◆ **About this task**
In your copy of the data below, reproduce every entry exactly and omit the pictures.

[Records from a dataset]
★ ★ ★ ★ ★
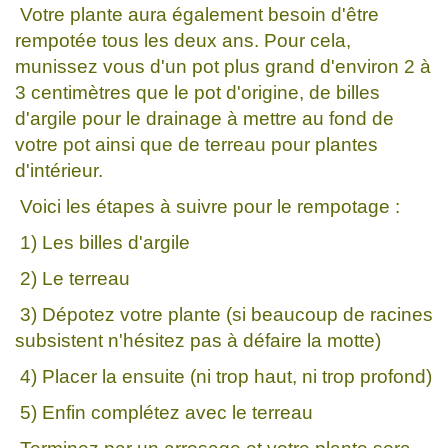
Votre plante aura également besoin d'être
rempotée tous les deux ans. Pour cela,
munissez vous d'un pot plus grand d'environ 2 à
3 centimètres que le pot d'origine, de billes
d'argile pour le drainage à mettre au fond de
votre pot ainsi que de terreau pour plantes
d'intérieur.
Voici les étapes à suivre pour le rempotage :
1) Les billes d'argile
2) Le terreau
3) Dépotez votre plante (si beaucoup de racines
subsistent n'hésitez pas à défaire la motte)
4) Placer la ensuite (ni trop haut, ni trop profond)
5) Enfin complétez avec le terreau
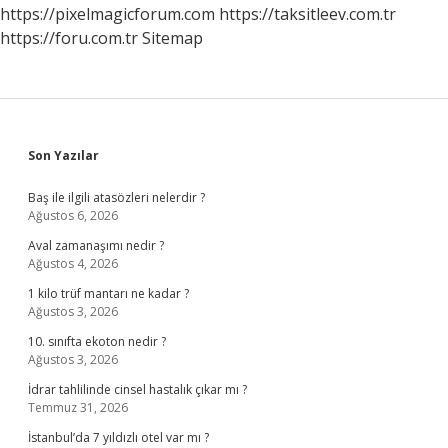
Boşalır
https://pixelmagicforum.com
https://taksitleev.com.tr
https://foru.com.tr
Sitemap
Sidebar
Son Yazılar
Baş ile ilgili atasözleri nelerdir ?
Ağustos 6, 2026
Aval zamanaşımı nedir ?
Ağustos 4, 2026
1 kilo trüf mantarı ne kadar ?
Ağustos 3, 2026
10. sınıfta ekoton nedir ?
Ağustos 3, 2026
İdrar tahlilinde cinsel hastalık çıkar mı ?
Temmuz 31, 2026
İstanbul’da 7 yıldızlı otel var mı ?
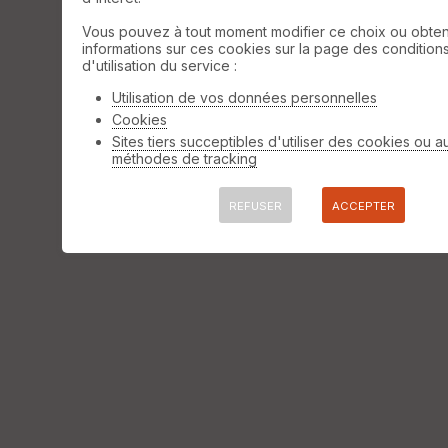
Vous pouvez à tout moment modifier ce choix ou obten
informations sur ces cookies sur la page des condition
d'utilisation du service :
Utilisation de vos données personnelles
Cookies
Sites tiers succeptibles d'utiliser des cookies ou a
méthodes de tracking
REFUSER
ACCEPTER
★ ★ ★ ★ ★
◆ **Exercise response**
Votre plante aura également besoin d'être
rempotée tous les deux ans. Pour cela,
munissez vous d'un pot plus grand d'environ 2 à
3 centimètres que le pot d'origine, de billes
d'argile pour le drainage à mettre au fond de
votre pot ainsi que de terreau pour plantes
d'intérieur.
Voici les étapes à suivre pour le rempotage :
1) Les billes d'argile
2) Le terreau
3) Dépotez votre plante (si beaucoup de racines
subsistent n'hésitez pas à défaire la motte)
4) Placer la ensuite (ni trop haut, ni trop profond)
5) Enfin complétez avec le terreau
Boşalır
https://pixelmagicforum.com
https://taksitleev.com.tr
https://foru.com.tr
Sitemap
Sidebar
Son Yazılar
Baş ile ilgili atasözleri nelerdir ?
Ağustos 6, 2026
Aval zamanaşımı nedir ?
Ağustos 4, 2026
1 kilo trüf mantarı ne kadar ?
Ağustos 3, 2026
10. sınıfta ekoton nedir ?
Ağustos 3, 2026
İdrar tahlilinde cinsel hastalık çıkar mı ?
Temmuz 31, 2026
İstanbul’da 7 yıldızlı otel var mı ?
Vous pouvez à tout moment modifier ce choix ou obten
informations sur ces cookies sur la page des condition
d'utilisation du service :
Utilisation de vos données personnelles
Cookies
Sites tiers succeptibles d'utiliser des cookies ou a
méthodes de tracking
REFUSER
ACCEPTER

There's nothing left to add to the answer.